As you can see the ENERGY group measures among other things the cycles and instructions executed and will output the derived metrics CPI, Clock, Energy in Joule and Power in Watt. For us the interesting parts are the Clock and the Energy. The Energy counter can only measured per package, therefore you only see one result in the table. For the statistics table not all columns make sense, still I guess you can figure out yourself where this can be applied. All cores manage to overclock up to the 3.2 GHz as predicted by likwid-powermeter.

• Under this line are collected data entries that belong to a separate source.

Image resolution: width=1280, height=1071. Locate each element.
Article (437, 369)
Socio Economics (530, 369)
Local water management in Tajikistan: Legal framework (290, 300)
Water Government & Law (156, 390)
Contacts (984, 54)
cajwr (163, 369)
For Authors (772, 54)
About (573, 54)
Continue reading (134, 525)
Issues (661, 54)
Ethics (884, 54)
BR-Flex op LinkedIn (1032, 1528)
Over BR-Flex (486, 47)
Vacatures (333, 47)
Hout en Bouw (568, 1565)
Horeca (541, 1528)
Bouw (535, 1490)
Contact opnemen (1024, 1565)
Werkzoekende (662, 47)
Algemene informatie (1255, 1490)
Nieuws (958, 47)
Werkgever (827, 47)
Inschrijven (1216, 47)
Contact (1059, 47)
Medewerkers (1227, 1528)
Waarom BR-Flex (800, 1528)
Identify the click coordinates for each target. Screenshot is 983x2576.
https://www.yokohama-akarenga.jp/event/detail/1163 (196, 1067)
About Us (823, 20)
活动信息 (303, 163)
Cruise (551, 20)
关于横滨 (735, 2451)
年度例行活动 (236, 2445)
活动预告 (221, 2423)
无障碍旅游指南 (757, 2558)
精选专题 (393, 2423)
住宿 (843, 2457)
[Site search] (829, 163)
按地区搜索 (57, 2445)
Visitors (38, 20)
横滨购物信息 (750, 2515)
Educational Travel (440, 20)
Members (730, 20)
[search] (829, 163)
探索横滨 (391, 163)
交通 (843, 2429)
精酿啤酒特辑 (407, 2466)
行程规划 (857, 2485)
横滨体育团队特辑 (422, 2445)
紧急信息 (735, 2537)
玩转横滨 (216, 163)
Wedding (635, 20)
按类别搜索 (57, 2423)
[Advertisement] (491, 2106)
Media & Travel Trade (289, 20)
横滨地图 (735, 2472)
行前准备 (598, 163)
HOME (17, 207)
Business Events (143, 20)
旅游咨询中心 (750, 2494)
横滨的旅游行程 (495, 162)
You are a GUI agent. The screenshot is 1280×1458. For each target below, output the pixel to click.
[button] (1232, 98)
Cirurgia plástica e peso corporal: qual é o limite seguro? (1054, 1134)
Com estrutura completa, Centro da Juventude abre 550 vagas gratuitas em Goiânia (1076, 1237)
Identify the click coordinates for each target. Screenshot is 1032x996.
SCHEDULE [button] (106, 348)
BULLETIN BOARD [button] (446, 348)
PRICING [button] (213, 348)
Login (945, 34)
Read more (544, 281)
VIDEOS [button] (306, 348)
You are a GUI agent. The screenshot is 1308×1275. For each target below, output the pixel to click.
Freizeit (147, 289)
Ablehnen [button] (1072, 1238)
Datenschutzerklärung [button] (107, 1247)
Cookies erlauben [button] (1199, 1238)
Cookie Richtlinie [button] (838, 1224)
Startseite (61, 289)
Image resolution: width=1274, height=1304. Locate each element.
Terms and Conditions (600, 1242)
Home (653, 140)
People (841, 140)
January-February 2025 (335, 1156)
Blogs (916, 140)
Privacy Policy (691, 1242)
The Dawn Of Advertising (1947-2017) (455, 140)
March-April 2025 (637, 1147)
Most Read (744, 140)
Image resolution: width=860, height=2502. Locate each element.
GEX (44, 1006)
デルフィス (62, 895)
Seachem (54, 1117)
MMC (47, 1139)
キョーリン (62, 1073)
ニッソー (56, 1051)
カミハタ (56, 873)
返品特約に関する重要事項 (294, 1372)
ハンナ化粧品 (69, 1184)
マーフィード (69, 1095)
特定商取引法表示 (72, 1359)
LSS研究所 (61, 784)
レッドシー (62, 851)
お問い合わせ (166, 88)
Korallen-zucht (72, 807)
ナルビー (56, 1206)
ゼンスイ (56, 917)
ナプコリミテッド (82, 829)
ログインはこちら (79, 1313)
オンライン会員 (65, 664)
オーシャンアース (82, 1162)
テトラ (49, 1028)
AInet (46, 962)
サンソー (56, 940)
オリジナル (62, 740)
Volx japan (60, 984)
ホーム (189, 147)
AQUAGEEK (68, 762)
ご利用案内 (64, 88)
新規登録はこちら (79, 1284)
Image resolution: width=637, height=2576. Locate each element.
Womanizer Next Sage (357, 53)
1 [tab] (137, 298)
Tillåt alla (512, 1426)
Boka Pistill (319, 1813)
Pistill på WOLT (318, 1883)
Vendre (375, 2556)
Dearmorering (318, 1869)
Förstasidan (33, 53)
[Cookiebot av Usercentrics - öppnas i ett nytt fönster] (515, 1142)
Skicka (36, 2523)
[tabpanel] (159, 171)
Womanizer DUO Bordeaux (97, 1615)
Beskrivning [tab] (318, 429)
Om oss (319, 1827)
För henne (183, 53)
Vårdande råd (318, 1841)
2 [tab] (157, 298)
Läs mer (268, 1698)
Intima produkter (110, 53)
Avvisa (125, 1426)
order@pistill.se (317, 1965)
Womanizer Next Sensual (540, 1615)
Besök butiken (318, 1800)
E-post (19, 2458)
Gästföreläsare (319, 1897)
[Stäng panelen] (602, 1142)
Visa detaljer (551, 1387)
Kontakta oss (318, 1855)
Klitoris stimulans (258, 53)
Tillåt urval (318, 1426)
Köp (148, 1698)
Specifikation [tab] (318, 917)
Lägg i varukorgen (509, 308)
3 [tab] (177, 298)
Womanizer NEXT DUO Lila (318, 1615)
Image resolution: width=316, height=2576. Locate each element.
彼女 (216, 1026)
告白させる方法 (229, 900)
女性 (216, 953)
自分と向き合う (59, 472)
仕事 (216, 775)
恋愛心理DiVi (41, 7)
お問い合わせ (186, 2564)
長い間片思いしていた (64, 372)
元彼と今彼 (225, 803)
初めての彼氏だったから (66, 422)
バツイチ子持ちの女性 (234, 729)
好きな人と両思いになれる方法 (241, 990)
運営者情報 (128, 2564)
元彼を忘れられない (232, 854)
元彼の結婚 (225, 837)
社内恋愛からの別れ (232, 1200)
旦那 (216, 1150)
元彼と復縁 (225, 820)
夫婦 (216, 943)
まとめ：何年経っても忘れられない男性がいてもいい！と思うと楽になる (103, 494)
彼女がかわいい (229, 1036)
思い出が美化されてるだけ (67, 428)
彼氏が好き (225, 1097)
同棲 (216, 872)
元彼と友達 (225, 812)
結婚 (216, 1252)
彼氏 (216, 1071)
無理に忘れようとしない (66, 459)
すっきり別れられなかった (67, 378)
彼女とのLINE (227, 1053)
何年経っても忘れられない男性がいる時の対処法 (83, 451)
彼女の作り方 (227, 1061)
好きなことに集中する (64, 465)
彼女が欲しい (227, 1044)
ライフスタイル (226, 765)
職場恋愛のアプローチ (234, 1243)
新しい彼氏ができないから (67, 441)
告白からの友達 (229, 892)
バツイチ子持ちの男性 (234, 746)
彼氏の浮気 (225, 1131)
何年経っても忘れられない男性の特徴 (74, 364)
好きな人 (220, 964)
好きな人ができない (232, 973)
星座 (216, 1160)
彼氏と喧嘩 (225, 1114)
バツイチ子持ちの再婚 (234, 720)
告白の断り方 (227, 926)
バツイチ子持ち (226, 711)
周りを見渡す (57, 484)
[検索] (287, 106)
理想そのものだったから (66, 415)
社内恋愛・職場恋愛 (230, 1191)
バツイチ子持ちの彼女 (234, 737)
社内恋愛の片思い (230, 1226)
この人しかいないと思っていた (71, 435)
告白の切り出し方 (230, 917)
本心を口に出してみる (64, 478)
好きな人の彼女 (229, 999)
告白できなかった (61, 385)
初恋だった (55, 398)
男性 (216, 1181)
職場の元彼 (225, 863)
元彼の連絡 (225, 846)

So I did this for various settings to get something like that:

Performance scaling of STREAM triad



You can see the higher clocked variants saturate around 3 cores while the low clocked runs need 4 cores to saturate. Also notable is that the bandwidth decreases with lower core frequency. If you repeat this using a variant of STREAM triad employing so called non temporal stores (triad_mem in likwid-bench) this changes to:
Performance scaling  of STREAM triad with NT stores

Now all requencies need  4 cores to saturate the bandwidth. Well what about energy to solution?
Energy to solution for STREAM triad

Energy to solution for STREAM triad with NT stores

As you can see without NT stores the lowest Energy is reached using 1.6GHz and 4 cores. With NT stores the optimum is either also 1.6GHz or 1.2 GHz with 8 cores. And it is notable that with 8 cores there is a factor of two saving in Energy to solution between running with Turbo mode against 1.2GHz fixed frequency for this  main memory limited benchmark. Of course also the performance is slightly lower with 1.2 GHz, still of course not a factor of two but around 20%.  You can figure out interesting things using likwid-bench with instrumentation turned on and likwid-perfctr.